Make an exact copy of the records, leaving out the images.

▬▬▬▬▬▬

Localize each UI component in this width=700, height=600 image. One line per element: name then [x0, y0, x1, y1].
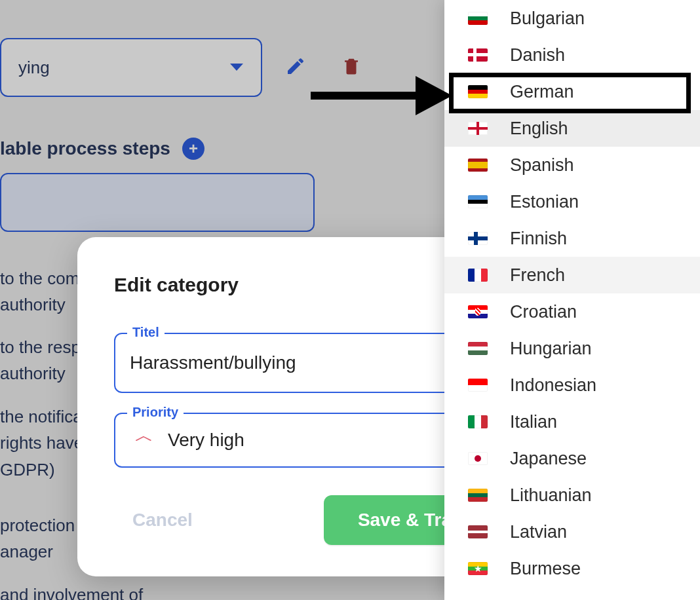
language-label: Japanese: [510, 449, 587, 469]
language-label: Latvian: [510, 522, 567, 542]
flag-icon-indonesian: [468, 379, 488, 392]
flag-icon-italian: [468, 415, 488, 428]
flag-icon-croatian: [468, 305, 488, 318]
language-option-croatian[interactable]: Croatian: [444, 293, 700, 330]
flag-icon-english: [468, 122, 488, 135]
language-label: Danish: [510, 45, 565, 66]
language-option-finnish[interactable]: Finnish: [444, 220, 700, 257]
flag-icon-french: [468, 269, 488, 282]
language-label: Italian: [510, 412, 557, 432]
language-dropdown: BulgarianDanishGermanEnglishSpanishEston…: [444, 0, 700, 600]
language-label: Lithuanian: [510, 485, 592, 506]
flag-icon-lithuanian: [468, 489, 488, 502]
flag-icon-hungarian: [468, 342, 488, 355]
title-field-legend: Titel: [127, 325, 165, 340]
language-option-bulgarian[interactable]: Bulgarian: [444, 0, 700, 37]
language-option-italian[interactable]: Italian: [444, 403, 700, 440]
language-option-english[interactable]: English: [444, 110, 700, 147]
flag-icon-finnish: [468, 232, 488, 245]
language-label: Finnish: [510, 229, 567, 249]
language-label: Spanish: [510, 155, 574, 176]
language-option-indonesian[interactable]: Indonesian: [444, 367, 700, 403]
flag-icon-german: [468, 85, 488, 98]
cancel-button[interactable]: Cancel: [114, 502, 211, 538]
language-option-japanese[interactable]: Japanese: [444, 440, 700, 477]
flag-icon-japanese: [468, 452, 488, 465]
language-option-burmese[interactable]: Burmese: [444, 550, 700, 587]
language-option-hungarian[interactable]: Hungarian: [444, 330, 700, 367]
flag-icon-bulgarian: [468, 12, 488, 25]
language-option-german[interactable]: German: [444, 73, 700, 110]
language-label: English: [510, 119, 568, 139]
flag-icon-spanish: [468, 159, 488, 172]
priority-value: Very high: [168, 430, 244, 451]
language-label: Hungarian: [510, 339, 592, 359]
language-label: Estonian: [510, 192, 579, 212]
priority-field-legend: Priority: [127, 405, 184, 420]
flag-icon-latvian: [468, 525, 488, 538]
svg-marker-1: [416, 76, 452, 115]
annotation-arrow-icon: [311, 71, 452, 121]
language-option-danish[interactable]: Danish: [444, 37, 700, 73]
flag-icon-estonian: [468, 195, 488, 208]
language-label: French: [510, 265, 565, 286]
language-option-lithuanian[interactable]: Lithuanian: [444, 477, 700, 514]
flag-icon-burmese: [468, 562, 488, 575]
language-option-latvian[interactable]: Latvian: [444, 514, 700, 550]
language-label: Indonesian: [510, 375, 596, 396]
language-label: Croatian: [510, 302, 577, 322]
language-option-estonian[interactable]: Estonian: [444, 183, 700, 220]
flag-icon-danish: [468, 48, 488, 62]
language-option-spanish[interactable]: Spanish: [444, 147, 700, 183]
language-label: Burmese: [510, 559, 581, 579]
language-label: Bulgarian: [510, 9, 585, 29]
language-label: German: [510, 82, 574, 102]
language-option-french[interactable]: French: [444, 257, 700, 293]
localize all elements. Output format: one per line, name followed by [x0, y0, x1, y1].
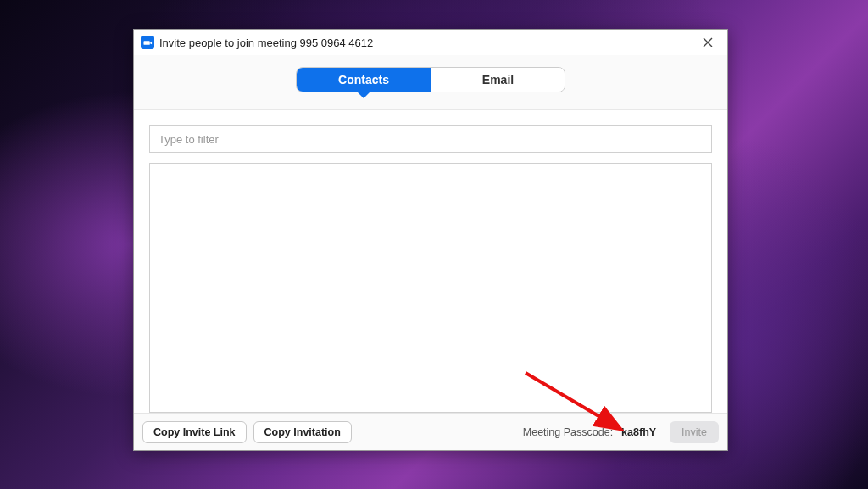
window-title: Invite people to join meeting 995 0964 4…: [159, 36, 695, 49]
tab-email-label: Email: [482, 73, 514, 86]
invite-button-label: Invite: [682, 426, 707, 438]
close-icon: [703, 37, 713, 47]
content-area: [134, 110, 727, 413]
tab-active-indicator-icon: [357, 92, 370, 98]
invite-dialog: Invite people to join meeting 995 0964 4…: [133, 29, 728, 451]
copy-invite-link-label: Copy Invite Link: [153, 426, 236, 438]
tab-email[interactable]: Email: [431, 68, 565, 92]
footer: Copy Invite Link Copy Invitation Meeting…: [134, 413, 727, 450]
copy-invitation-button[interactable]: Copy Invitation: [253, 421, 352, 443]
filter-input[interactable]: [149, 125, 712, 153]
zoom-app-icon: [141, 36, 154, 49]
passcode-label: Meeting Passcode:: [523, 426, 613, 438]
tab-contacts-label: Contacts: [338, 73, 389, 86]
titlebar: Invite people to join meeting 995 0964 4…: [134, 30, 727, 55]
tab-group: Contacts Email: [296, 67, 565, 92]
tab-section: Contacts Email: [134, 55, 727, 110]
copy-invite-link-button[interactable]: Copy Invite Link: [142, 421, 247, 443]
invite-button[interactable]: Invite: [670, 421, 719, 443]
passcode-value: ka8fhY: [621, 426, 656, 438]
close-button[interactable]: [695, 30, 721, 55]
contacts-list[interactable]: [149, 163, 712, 413]
tab-contacts[interactable]: Contacts: [297, 68, 431, 92]
copy-invitation-label: Copy Invitation: [264, 426, 341, 438]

▬▬▬▬▬▬

### Task response:
Localize each UI component in this width=700, height=600 image. One line per element: name then [x0, y0, x1, y1].
language-label: Japanese: [510, 449, 587, 469]
language-label: Latvian: [510, 522, 567, 542]
flag-icon-indonesian: [468, 379, 488, 392]
flag-icon-italian: [468, 415, 488, 428]
flag-icon-croatian: [468, 305, 488, 318]
language-option-croatian[interactable]: Croatian: [444, 293, 700, 330]
flag-icon-english: [468, 122, 488, 135]
language-label: Danish: [510, 45, 565, 66]
language-option-finnish[interactable]: Finnish: [444, 220, 700, 257]
flag-icon-french: [468, 269, 488, 282]
language-label: Italian: [510, 412, 557, 432]
language-dropdown: BulgarianDanishGermanEnglishSpanishEston…: [444, 0, 700, 600]
language-label: Lithuanian: [510, 485, 592, 506]
flag-icon-lithuanian: [468, 489, 488, 502]
flag-icon-hungarian: [468, 342, 488, 355]
title-field-legend: Titel: [127, 325, 165, 340]
language-option-bulgarian[interactable]: Bulgarian: [444, 0, 700, 37]
language-option-italian[interactable]: Italian: [444, 403, 700, 440]
language-option-english[interactable]: English: [444, 110, 700, 147]
flag-icon-finnish: [468, 232, 488, 245]
language-label: Finnish: [510, 229, 567, 249]
language-label: Spanish: [510, 155, 574, 176]
language-option-indonesian[interactable]: Indonesian: [444, 367, 700, 403]
flag-icon-german: [468, 85, 488, 98]
cancel-button[interactable]: Cancel: [114, 502, 211, 538]
language-option-japanese[interactable]: Japanese: [444, 440, 700, 477]
flag-icon-japanese: [468, 452, 488, 465]
language-option-burmese[interactable]: Burmese: [444, 550, 700, 587]
language-option-hungarian[interactable]: Hungarian: [444, 330, 700, 367]
flag-icon-bulgarian: [468, 12, 488, 25]
language-option-german[interactable]: German: [444, 73, 700, 110]
language-label: English: [510, 119, 568, 139]
flag-icon-spanish: [468, 159, 488, 172]
priority-value: Very high: [168, 430, 244, 451]
language-label: Hungarian: [510, 339, 592, 359]
language-label: Estonian: [510, 192, 579, 212]
priority-field-legend: Priority: [127, 405, 184, 420]
flag-icon-latvian: [468, 525, 488, 538]
svg-marker-1: [416, 76, 452, 115]
annotation-arrow-icon: [311, 71, 452, 121]
language-option-danish[interactable]: Danish: [444, 37, 700, 73]
flag-icon-estonian: [468, 195, 488, 208]
language-label: French: [510, 265, 565, 286]
language-option-lithuanian[interactable]: Lithuanian: [444, 477, 700, 514]
flag-icon-burmese: [468, 562, 488, 575]
language-option-latvian[interactable]: Latvian: [444, 514, 700, 550]
language-label: Indonesian: [510, 375, 596, 396]
language-label: Croatian: [510, 302, 577, 322]
language-option-estonian[interactable]: Estonian: [444, 183, 700, 220]
flag-icon-danish: [468, 48, 488, 62]
language-option-spanish[interactable]: Spanish: [444, 147, 700, 183]
language-label: Burmese: [510, 559, 581, 579]
language-label: Bulgarian: [510, 9, 585, 29]
language-label: German: [510, 82, 574, 102]
language-option-french[interactable]: French: [444, 257, 700, 293]
localize all elements. Output format: one per line, name followed by [x0, y0, x1, y1].
window-title: Invite people to join meeting 995 0964 4…: [159, 36, 695, 49]
tab-email-label: Email: [482, 73, 514, 86]
invite-button-label: Invite: [682, 426, 707, 438]
close-icon: [703, 37, 713, 47]
content-area: [134, 110, 727, 413]
tab-active-indicator-icon: [357, 92, 370, 98]
invite-dialog: Invite people to join meeting 995 0964 4…: [133, 29, 728, 451]
copy-invite-link-label: Copy Invite Link: [153, 426, 236, 438]
tab-email[interactable]: Email: [431, 68, 565, 92]
footer: Copy Invite Link Copy Invitation Meeting…: [134, 413, 727, 450]
copy-invitation-button[interactable]: Copy Invitation: [253, 421, 352, 443]
filter-input[interactable]: [149, 125, 712, 153]
zoom-app-icon: [141, 36, 154, 49]
passcode-label: Meeting Passcode:: [523, 426, 613, 438]
tab-contacts-label: Contacts: [338, 73, 389, 86]
titlebar: Invite people to join meeting 995 0964 4…: [134, 30, 727, 55]
tab-group: Contacts Email: [296, 67, 565, 92]
tab-section: Contacts Email: [134, 55, 727, 110]
copy-invite-link-button[interactable]: Copy Invite Link: [142, 421, 247, 443]
invite-button[interactable]: Invite: [670, 421, 719, 443]
passcode-value: ka8fhY: [621, 426, 656, 438]
close-button[interactable]: [695, 30, 721, 55]
contacts-list[interactable]: [149, 163, 712, 413]
tab-contacts[interactable]: Contacts: [297, 68, 431, 92]
copy-invitation-label: Copy Invitation: [264, 426, 341, 438]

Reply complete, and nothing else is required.